For the game, you call this one-of-a-kind advantage the “proficiency bonus.” This is a number of points that will be added to the player’s roll whenever their character is doing something they are especially good at.
The Player’s Handbook also says:
“Your proficiency bonus can’t be added to a single die roll or other number more than once. For example, if two different rules say you can add your proficiency bonus to a Wisdom saving throw, you nevertheless add the bonus only once when you make the save.”
How to Calculated Proficiency Bonus?
It’s easy to figure out how much of a bonus a character gets because their proficiency bonus is tied to their level.
All level 1 characters, no matter what class or race they are, get a +2 bonus to their skills. The bonus goes up to +3 at level 5. It keeps going up until level 17, when it reaches +6.
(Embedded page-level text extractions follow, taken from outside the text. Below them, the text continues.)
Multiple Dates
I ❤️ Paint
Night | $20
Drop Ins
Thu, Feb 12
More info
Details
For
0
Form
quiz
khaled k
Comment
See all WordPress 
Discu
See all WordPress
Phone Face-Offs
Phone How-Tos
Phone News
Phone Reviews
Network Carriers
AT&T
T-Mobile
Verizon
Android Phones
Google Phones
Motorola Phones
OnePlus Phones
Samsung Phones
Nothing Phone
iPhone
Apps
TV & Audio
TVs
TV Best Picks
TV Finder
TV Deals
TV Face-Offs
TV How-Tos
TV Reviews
Adding the Proficiency Bonus to a Roll
Add the ability modifier and the proficiency bonus to the dice to figure out how many points a roll is worth.
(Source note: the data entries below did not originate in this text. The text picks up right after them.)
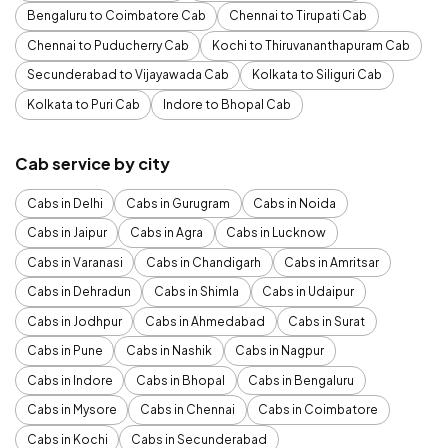
Bengaluru to Coimbatore Cab
Chennai to Tirupati Cab
Chennai to Puducherry Cab
Kochi to Thiruvananthapuram Cab
Secunderabad to Vijayawada Cab
Kolkata to Siliguri Cab
Kolkata to Puri Cab
Indore to Bhopal Cab
Cab service by city
Cabs in Delhi
Cabs in Gurugram
Cabs in Noida
Cabs in Jaipur
Cabs in Agra
Cabs in Lucknow
Cabs in Varanasi
Cabs in Chandigarh
Cabs in Amritsar
Cabs in Dehradun
Cabs in Shimla
Cabs in Udaipur
Cabs in Jodhpur
Cabs in Ahmedabad
Cabs in Surat
Cabs in Pune
Cabs in Nashik
Cabs in Nagpur
Cabs in Indore
Cabs in Bhopal
Cabs in Bengaluru
Cabs in Mysore
Cabs in Chennai
Cabs in Coimbatore
Cabs in Kochi
Cabs in Secunderabad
For instance, let’s say you have a level 3 elf with a wisdom of 16 and a perception check roll of 11. Here’s how to figure that out:
11 (base roll) + 3 (Wisdom modifier) + 2 (proficiency bonus) = 16
Even if the character has two or more skills that would help them in this action, you only add the bonus once.
The only time this doesn’t apply is when a character has skills based on their class. In that case, the bonus for being good at something is doubled.
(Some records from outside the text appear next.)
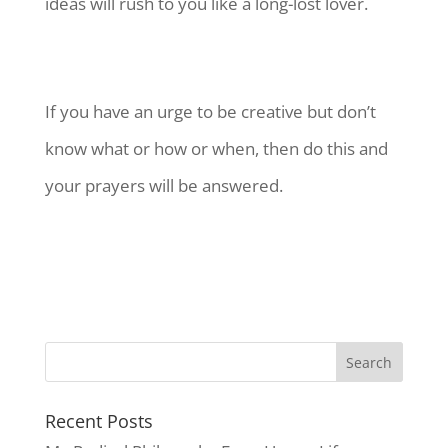
ideas will rush to you like a long-lost lover.
If you have an urge to be creative but don’t
know what or how or when, then do this and
your prayers will be answered.
Recent Posts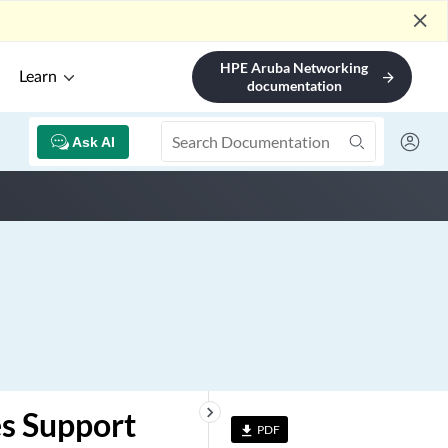
close
HPE Aruba Networking
Learn
arrow_forward
documentation
Ask AI
keyboard_arrow_right
es Support
PDF
file_download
Most of the time, this happens to rogues or bards who can use an expertise feat on one or two skills, but other characters can also have expertise in certain situations.
For example, a draconic sorcerer who talks to another dragon of the same type gets an expertise feat in charisma.
But these things don’t happen very often, and most of the time it’s up to you as the GM to decide what to do.
In D&D, skills are mostly determined by class. But what if your character has more than one class?
In this case, the bonus from the proficiency is based on the character’s overall level, not the level of the class from which the bonus comes.
So, a character who has more than one class and is a level 5 monk and a level 3 rogue has an overall level of 8.
That means that whether they use a monk class proficiency or a rogue class proficiency, their proficiency bonus is +3.
When Do You Use It?
The proficiency bonus only comes into play when the character is trying to do something they are good at. That includes all of the following:
- Attack rolls are made with weapons that the character knows how to use or spells that the character knows how to cast.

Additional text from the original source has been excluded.